Мы с ужасом замерли над ним, и казалось, что вся долина тоже умолкла. А он с нечеловеческой силой колотил всем своим телом по дерну, рвал его, и маленькие комочки чернозема прыгали вокруг него, как майские жуки.
— Накатило! — пронзительно крикнула пани Мальвина. — В него дух вселился! Люди, это священный танец!
И она рухнула на колени, а вслед за нею и все остальные.
— затянула Мальвина единственную их песнь, монотонную жалобу, горестный гимн.
А он извивался перед ними, вспахивая головой землю, губы у него окрасились в черно-алый цвет, как будто он наелся вишен.
Я бросился к нему, они мне не помешали, полагая, что я хочу воздать почести святому. Но когда я примял коленями его деревянные руки, напоминавшие теперь лопасти мельничного колеса, когда я воткнул между ощеренными зубами железную пряжку от пояса, пани Мальвина истерически схватила меня за плащ и потянула с невероятной силой. Но я вцепился в больного, придавил его всей своей тяжестью и уже чувствовал, что он слабеет подо мной, затихает.

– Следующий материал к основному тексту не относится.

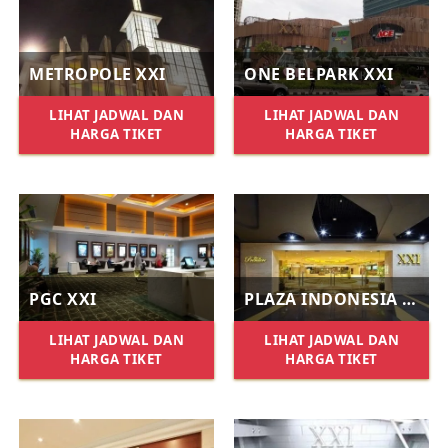
METROPOLE XXI
ONE BELPARK XXI
LIHAT JADWAL DAN
LIHAT JADWAL DAN
HARGA TIKET
HARGA TIKET
PGC XXI
PLAZA INDONESIA XXI
LIHAT JADWAL DAN
LIHAT JADWAL DAN
HARGA TIKET
HARGA TIKET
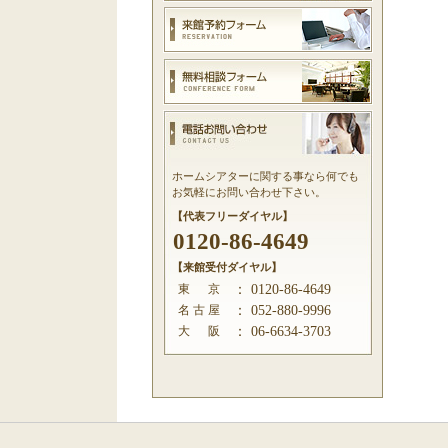
ホームシアターに関する事なら何でも
お気軽にお問い合わせ下さい。
【代表フリーダイヤル】
0120-86-4649
【来館受付ダイヤル】
東 京
：
0120-86-4649
名 古 屋
：
052-880-9996
大 阪
：
06-6634-3703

— Не троньте! — вопила пани Мальвина. — Нельзя! Он святой!
— Он больной. Просто больной, — сказал я, не поднимая головы.
— Пусти! Вон, гадина! Это воля божья!
— Он задушил святого, — неожиданно сказал Харап, когда я, стараясь не шевелиться, всем своим телом прикрыл Юзефа Царя.

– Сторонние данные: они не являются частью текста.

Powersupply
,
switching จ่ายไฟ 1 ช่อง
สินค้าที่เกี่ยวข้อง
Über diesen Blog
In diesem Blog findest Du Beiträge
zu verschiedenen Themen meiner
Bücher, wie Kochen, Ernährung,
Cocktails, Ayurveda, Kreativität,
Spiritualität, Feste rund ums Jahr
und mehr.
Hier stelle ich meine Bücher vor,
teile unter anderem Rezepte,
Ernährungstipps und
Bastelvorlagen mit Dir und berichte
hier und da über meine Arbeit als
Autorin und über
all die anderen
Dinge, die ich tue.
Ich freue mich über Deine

Двигаясь медленно, как пловец во сне, из толпы выбрался Ромусь и остановился у моей головы. Я видел перед самым своим носом его растоптанные резиновые тапочки, блестевшие от сырости. Он несколько раз судорожно сплюнул.
— Это из-за него, — протянул он. — Он виноват.
И ударил меня ногой в висок. Тапочки его внезапно почернели, я поднял руку, чтобы ощупать глаза, которых я больше не чувствовал, и тогда Юзеф Царь снова дернулся подо мной и, высвободившись, возобновил свою пляску.
— Ожил! — крикнула пани Мальвина.
Она потянула меня за воротник, я упал на спину, все кинулись ко мне, пинали меня, били, рвали одежду. В какие-то доли секунд я видел над собой потемневшее небо, злые, судорожно искаженные лица. Потом я на мгновение пришел в себя и услышал, как рядом топтали и давили кого-то другого. Мелькнула пронзительно белая кожа, иссеченная ребрами.
Я пытался приподняться на руках, но нога в забрызганном грязью сапоге наступила на мой живот. Я снова упал и увидел над собой лицо партизана и его трясущиеся губы.
— В реку их! — завыл кто-то. — Утопить, как котят!
Меня схватили под руки и поволокли по сгнившей траве, от которой воняло желчью и запекшейся кровью. Я кусал от боли черную землю.
— Глядите, у него крест на груди! — услышал я чей-то крик.
Кто-то рванул у шеи мою рубаху, холодные мокрые руки грубо извлекли на свет повстанческий сувенир. Меня подтянули и поставили на колени, а когда я упал, кто-то ухватил мой воротник и стиснул его, как ошейник.
— Видите, такой тоже в бога верует.
Я увидел голое деревцо, а под ним рыжеющие лепестки цветов. Мне хотелось что-то сказать, но меня снова затошнило. Я вырвал землей, смешанной с желчью.
— Пусть помолится перед концом.
Кто-то дал мне кулаком в зубы. Я почувствовал соленый вкус металла, вкус заржавевшего креста. Верхняя губа быстро распухла.
Голову мою дернули за волосы кверху.
— Слышишь? Молись богу отцу.
Стало тихо. Они ждали.
— Отец, — прошептал я.
— Громче, — кто-то ударил меня коленом в грудь.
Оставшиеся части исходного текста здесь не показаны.